What you have to do: Return the lines below that carry the word "пути".

(Stored items from a collection)

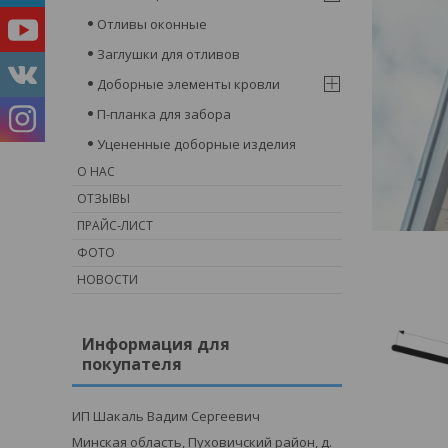
Отливы оконные
Заглушки для отливов
Доборные элементы кровли
П-планка для забора
Уцененные доборные изделия
О НАС
ОТЗЫВЫ
ПРАЙС-ЛИСТ
ФОТО
НОВОСТИ
Информация для
покупателя
ИП Шакаль Вадим Сергеевич
Минская область, Пуховичский район, д.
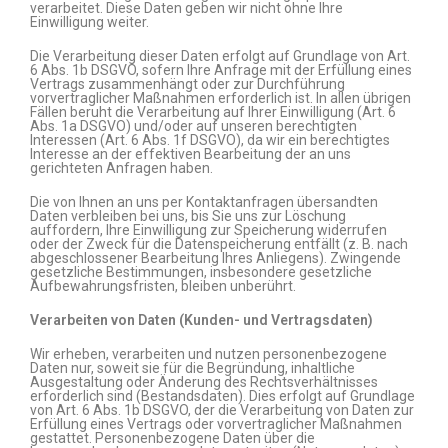
verarbeitet. Diese Daten geben wir nicht ohne Ihre
Einwilligung weiter.
Die Verarbeitung dieser Daten erfolgt auf Grundlage von Art.
6 Abs. 1b DSGVO, sofern Ihre Anfrage mit der Erfüllung eines
Vertrags zusammenhängt oder zur Durchführung
vorvertraglicher Maßnahmen erforderlich ist. In allen übrigen
Fällen beruht die Verarbeitung auf Ihrer Einwilligung (Art. 6
Abs. 1a DSGVO) und/oder auf unseren berechtigten
Interessen (Art. 6 Abs. 1f DSGVO), da wir ein berechtigtes
Interesse an der effektiven Bearbeitung der an uns
gerichteten Anfragen haben.
Die von Ihnen an uns per Kontaktanfragen übersandten
Daten verbleiben bei uns, bis Sie uns zur Löschung
auffordern, Ihre Einwilligung zur Speicherung widerrufen
oder der Zweck für die Datenspeicherung entfällt (z. B. nach
abgeschlossener Bearbeitung Ihres Anliegens). Zwingende
gesetzliche Bestimmungen, insbesondere gesetzliche
Aufbewahrungsfristen, bleiben unberührt.
Verarbeiten von Daten (Kunden- und Vertragsdaten)
Wir erheben, verarbeiten und nutzen personenbezogene
Daten nur, soweit sie für die Begründung, inhaltliche
Ausgestaltung oder Änderung des Rechtsverhältnisses
erforderlich sind (Bestandsdaten). Dies erfolgt auf Grundlage
von Art. 6 Abs. 1b DSGVO, der die Verarbeitung von Daten zur
Erfüllung eines Vertrags oder vorvertraglicher Maßnahmen
gestattet. Personenbezogene Daten über die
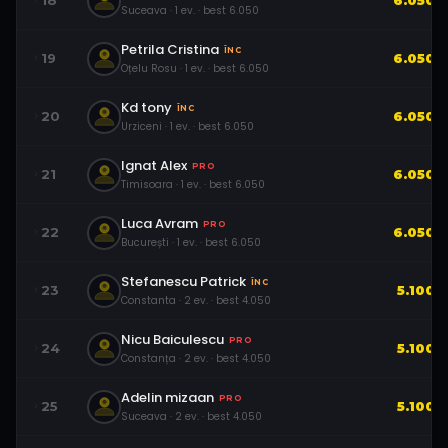
18
6.050
Suceava
·
1
ev.
· best
6.050
Petrila Cristina
ÎNC
19
6.050
Oțelu Rosu
·
1
ev.
· best
6.050
Kd tony
ÎNC
20
6.050
Urziceni
·
1
ev.
· best
6.050
Ignat Alex
PRO
21
6.050
Timisoara
·
1
ev.
· best
6.050
Luca Avram
PRO
22
6.050
București
·
1
ev.
· best
6.050
Stefanescu Patrick
ÎNC
23
5.100
Constanta
·
2
ev.
· best
4.050
Nicu Baiculescu
PRO
24
5.100
Constanța
·
2
ev.
· best
4.050
Adelin mizaan
PRO
25
5.100
Suceava
·
2
ev.
· best
4.050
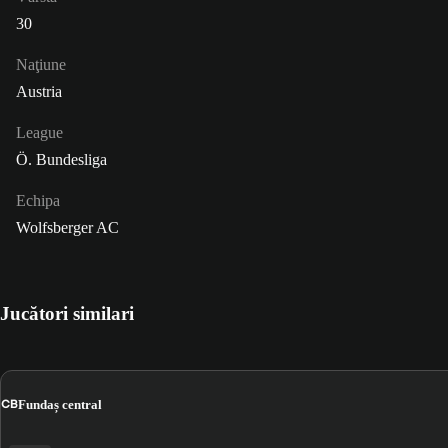
30
Naţiune
Austria
League
Ö. Bundesliga
Echipa
Wolfsberger AC
Jucători similari
CB
Fundaș central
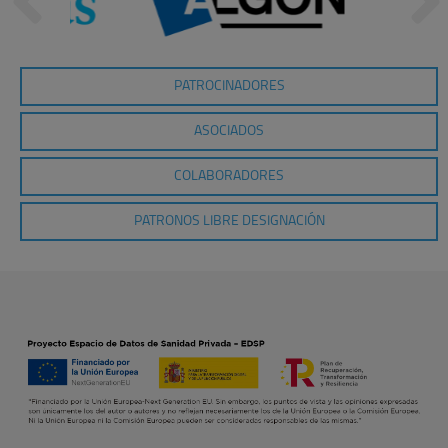
PATROCINADORES
ASOCIADOS
COLABORADORES
PATRONOS LIBRE DESIGNACIÓN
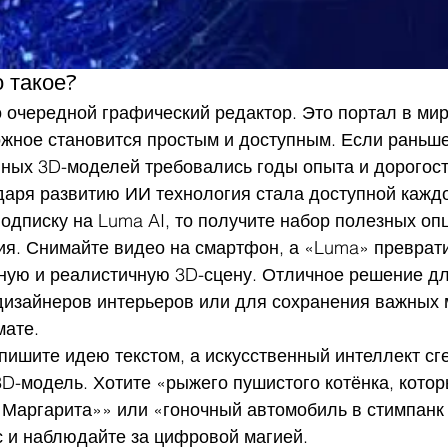
о такое?
о очередной графический редактор. Это портал в ми
ожное становится простым и доступным. Если раньше
нных 3D-моделей требовались годы опыта и дорогос
даря развитию ИИ технология стала доступной кажд
одписку на Luma AI, то получите набор полезных оп
я. Снимайте видео на смартфон, а «Luma» превратит
ную и реалистичную 3D-сцену. Отличное решение дл
дизайнеров интерьеров или для сохранения важных 
ате.
Опишите идею текстом, а искусственный интеллект сг
D-модель. Хотите «рыжего пушистого котёнка, котор
«Маргарита»» или «гоночный автомобиль в стимпанк 
с и наблюдайте за цифровой магией.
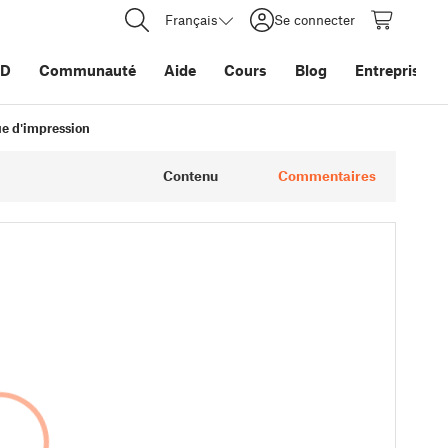
Français
Se connecter
3D
Communauté
Aide
Cours
Blog
Entreprise
ue d'impression
Contenu
Commentaires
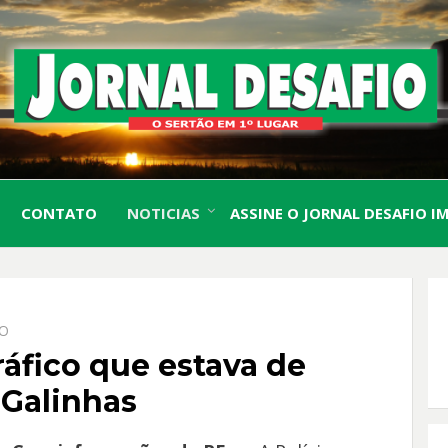
O Sertão em 1º Lugar
JORN
CONTATO
NOTICIAS
ASSINE O JORNAL DESAFIO I
DESA
IO
ráfico que estava de
 Galinhas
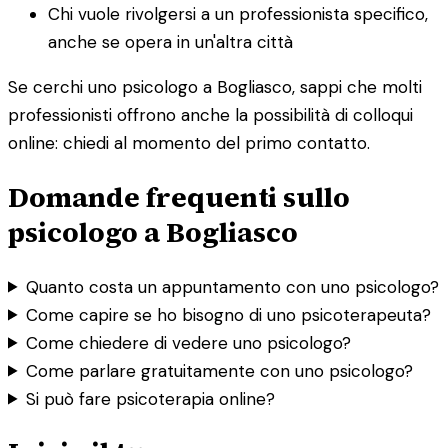
Chi vuole rivolgersi a un professionista specifico,
anche se opera in un'altra città
Se cerchi uno psicologo a Bogliasco, sappi che molti
professionisti offrono anche la possibilità di colloqui
online: chiedi al momento del primo contatto.
Domande frequenti sullo
psicologo a Bogliasco
Quanto costa un appuntamento con uno psicologo?
Come capire se ho bisogno di uno psicoterapeuta?
Come chiedere di vedere uno psicologo?
Come parlare gratuitamente con uno psicologo?
Si può fare psicoterapia online?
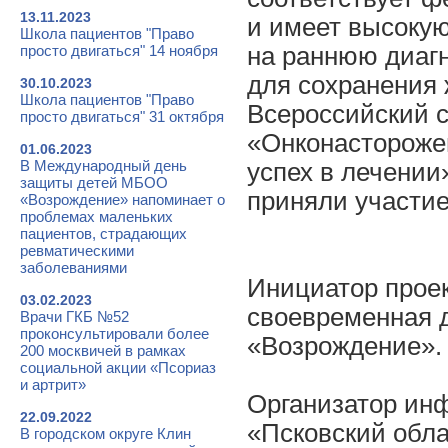
13.11.2023
и имеет высоку
Школа пациентов "Право
просто двигаться" 14 ноября
на раннюю диагн
для сохранения 
30.10.2023
Школа пациентов "Право
Всероссийский 
просто двигаться" 31 октября
«Онконасторожен
01.06.2023
В Международный день
успех в лечении»
защиты детей МБОО
приняли участие
«Возрождение» напоминает о
проблемах маленьких
пациентов, страдающих
ревматическими
заболеваниями
Инициатор прое
03.02.2023
своевременная д
Врачи ГКБ №52
проконсультировали более
«Возрождение».
200 москвичей в рамках
социальной акции «Псориаз
и артрит»
Организатор ин
22.09.2022
«Псковский обла
В городском округе Клин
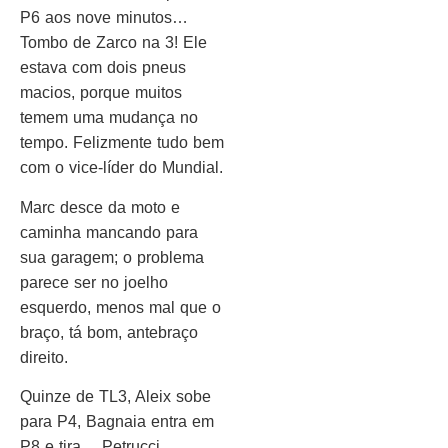
P6 aos nove minutos…
Tombo de Zarco na 3! Ele
estava com dois pneus
macios, porque muitos
temem uma mudança no
tempo. Felizmente tudo bem
com o vice-líder do Mundial.
Marc desce da moto e
caminha mancando para
sua garagem; o problema
parece ser no joelho
esquerdo, menos mal que o
braço, tá bom, antebraço
direito.
Quinze de TL3, Aleix sobe
para P4, Bagnaia entra em
P8 e tira… Petrucci,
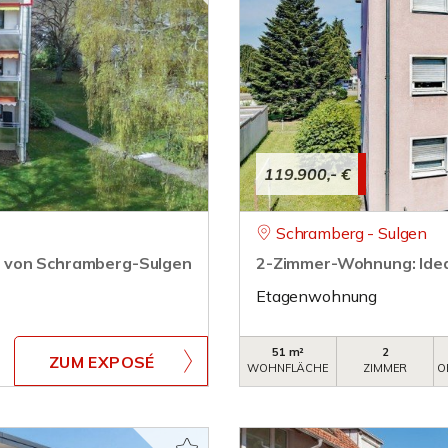
119.900,- €
Schramberg - Sulgen
e von Schramberg-Sulgen
2-Zimmer-Wohnung: Ideal
Etagenwohnung
51 m²
2
ZUM EXPOSÉ
WOHNFLÄCHE
ZIMMER
O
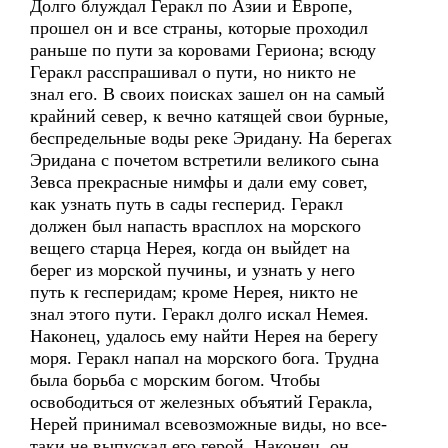
Долго блуждал Геракл по Азии и Европе,
прошел он и все страны, которые проходил
раньше по пути за коровами Гериона; всюду
Геракл расспрашивал о пути, но никто не
знал его. В своих поисках зашел он на самый
крайний север, к вечно катящей свои бурные,
беспредельные воды реке Эридану. На берегах
Эридана с почетом встретили великого сына
Зевса прекрасные нимфы и дали ему совет,
как узнать путь в сады гесперид. Геракл
должен был напасть врасплох на морского
вещего старца Нерея, когда он выйдет на
берег из морской пучины, и узнать у него
путь к гесперидам; кроме Нерея, никто не
знал этого пути. Геракл долго искал Немея.
Наконец, удалось ему найти Нерея на берегу
моря. Геракл напал на морского бога. Трудна
была борьба с морским богом. Чтобы
освободиться от железных объятий Геракла,
Нерей принимал всевозможные виды, но все-
таки не выпускал его герой. Наконец, он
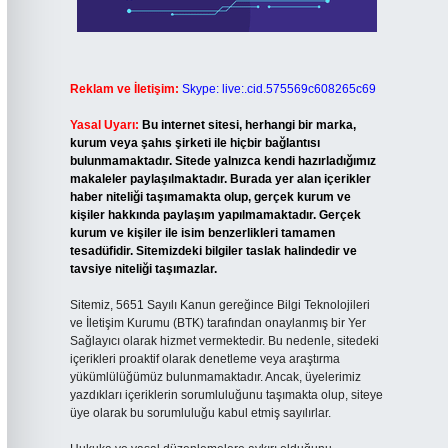
Reklam ve İletişim:
Skype: live:.cid.575569c608265c69
Yasal Uyarı:
Bu internet sitesi, herhangi bir marka,
kurum veya şahıs şirketi ile hiçbir bağlantısı
bulunmamaktadır. Sitede yalnızca kendi hazırladığımız
makaleler paylaşılmaktadır. Burada yer alan içerikler
haber niteliği taşımamakta olup, gerçek kurum ve
kişiler hakkında paylaşım yapılmamaktadır. Gerçek
kurum ve kişiler ile isim benzerlikleri tamamen
tesadüfidir. Sitemizdeki bilgiler taslak halindedir ve
tavsiye niteliği taşımazlar.
Sitemiz, 5651 Sayılı Kanun gereğince Bilgi Teknolojileri
ve İletişim Kurumu (BTK) tarafından onaylanmış bir Yer
Sağlayıcı olarak hizmet vermektedir. Bu nedenle, sitedeki
içerikleri proaktif olarak denetleme veya araştırma
yükümlülüğümüz bulunmamaktadır. Ancak, üyelerimiz
yazdıkları içeriklerin sorumluluğunu taşımakta olup, siteye
üye olarak bu sorumluluğu kabul etmiş sayılırlar.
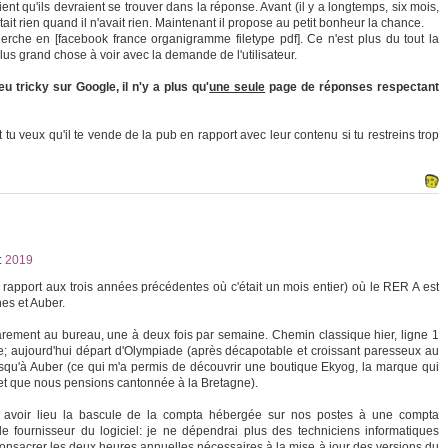
ent qu'ils devraient se trouver dans la réponse. Avant (il y a longtemps, six mois,
t rien quand il n'avait rien. Maintenant il propose au petit bonheur la chance.
rche en [facebook france organigramme filetype pdf]. Ce n'est plus du tout la
s grand chose à voir avec la demande de l'utilisateur.
 tricky sur Google, il n'y a plus qu'
une seule
page de réponses respectant
 veux qu'il te vende de la pub en rapport avec leur contenu si tu restreins trop
:
2019
 rapport aux trois années précédentes où c'était un mois entier) où le RER A est
nes et Auber.
 rarement au bureau, une à deux fois par semaine. Chemin classique hier, ligne 1
; aujourd'hui départ d'Olympiade (après décapotable et croissant paresseux au
usqu'à Auber (ce qui m'a permis de découvrir une boutique Ekyog, la marque qui
 et que nous pensions cantonnée à la Bretagne).
oit avoir lieu la bascule de la compta hébergée sur nos postes à une compta
e fournisseur du logiciel: je ne dépendrai plus des techniciens informatiques
e consacrer les deux heures annuelles nécessaires à la mise à jour des versions du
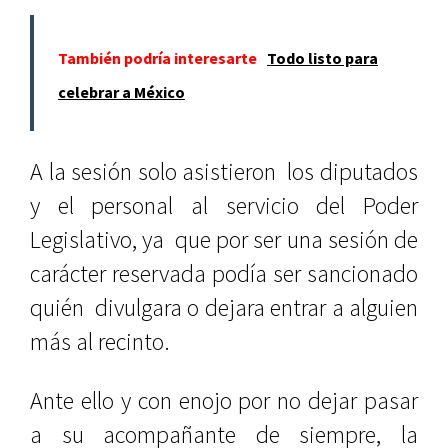
También podría interesarte
Todo listo para
celebrar a México
A la sesión solo asistieron los diputados
y el personal al servicio del Poder
Legislativo, ya que por ser una sesión de
carácter reservada podía ser sancionado
quién divulgara o dejara entrar a alguien
más al recinto.
Ante ello y con enojo por no dejar pasar
a su acompañante de siempre, la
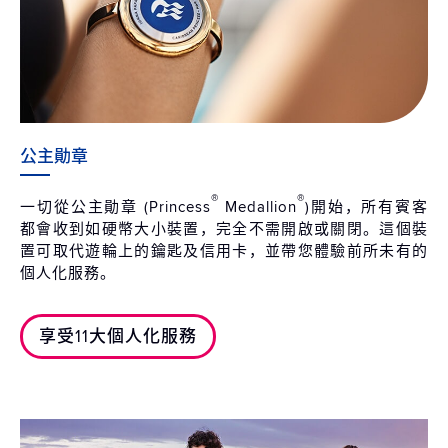
公主勛章
®
®
一切從公主勛章 (Princess
Medallion
)開始，所有賓客
都會收到如硬幣大小裝置，完全不需開啟或關閉。這個裝
置可取代遊輪上的鑰匙及信用卡，並帶您體驗前所未有的
個人化服務。
享受11大個人化服務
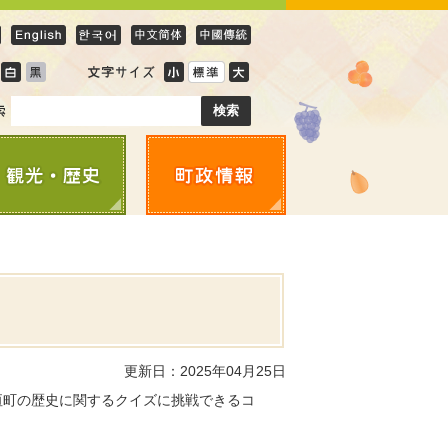
更新日：2025年04月25日
垣町の歴史に関するクイズに挑戦できるコ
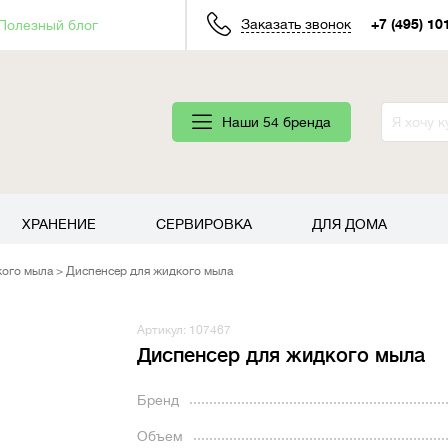
Заказать звонок
+7 (495) 10
Полезный блог
Наши 54 бренда
ХРАНЕНИЕ
СЕРВИРОВКА
ДЛЯ ДОМА
кого мыла
Диспенсер для жидкого мыла
Артикул: 107467
Диспенсер для жидкого мыла
Бренд
Объем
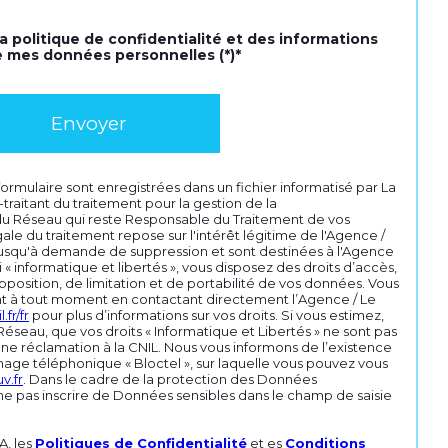
la politique de confidentialité et des informations
e mes données personnelles (*)*
Envoyer
 formulaire sont enregistrées dans un fichier informatisé par La
aitant du traitement pour la gestion de la
 du Réseau qui reste Responsable du Traitement de vos
le du traitement repose sur l'intérêt légitime de l'Agence /
jusqu'à demande de suppression et sont destinées à l'Agence
« informatique et libertés », vous disposez des droits d’accès,
pposition, de limitation et de portabilité de vos données. Vous
t à tout moment en contactant directement l’Agence / Le
.fr/fr
pour plus d’informations sur vos droits. Si vous estimez,
Réseau, que vos droits « Informatique et Libertés » ne sont pas
ne réclamation à la CNIL. Nous vous informons de l’existence
hage téléphonique « Bloctel », sur laquelle vous pouvez vous
v.fr
. Dans le cadre de la protection des Données
 ne pas inscrire de Données sensibles dans le champ de saisie
A, les
Politiques de Confidentialité
et es
Conditions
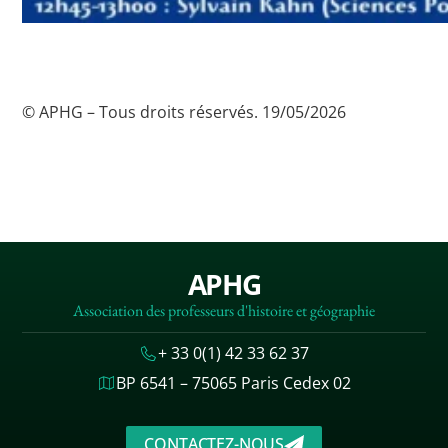
© APHG – Tous droits réservés. 19/05/2026
APHG
Association des professeurs d'histoire et géographie
+ 33 0(1) 42 33 62 37
BP 6541 – 75065 Paris Cedex 02
CONTACTEZ-NOUS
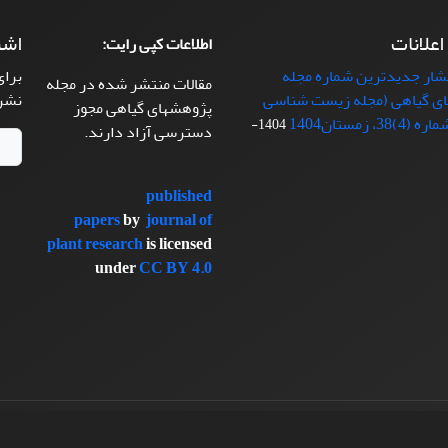
 اعلانات
اشت
اطلاعات کپی رایت:
تشار جدیدترین شماره مجله
برای
مقالات منتشر شده در مجله
ی گیاهی (مجله زیست شناسی
نشر
پژوهشهای گیاهی مجوز
38، زمستان1404
1404-
دسترسی آزاد دارند.
published
papers
by
journal of
plant research
is licensed
under
CC BY 4.0
سیناوب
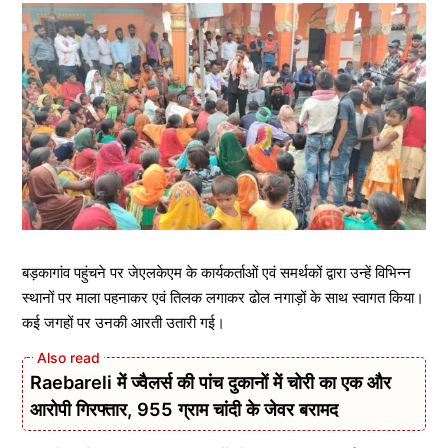
बड़कागांव पहुंचने पर जेएलकेएम के कार्यकर्ताओं एवं समर्थकों द्वारा उन्हें विभिन्न
स्थानों पर माला पहनाकर एवं तिलक लगाकर ढोल नगाड़ों के साथ स्वागत किया।
कई जगहों पर उनकी आरती उतारी गई।
Raebareli में ज्वैलर्स की पांच दुकानों में चोरी का एक और
आरोपी गिरफ्तार, 955 ग्राम चांदी के जेवर बरामद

Response:
раньше по пути за коровами Гериона; всюду
Геракл расспрашивал о пути, но никто не
знал этого пути. Геракл долго искал Немея.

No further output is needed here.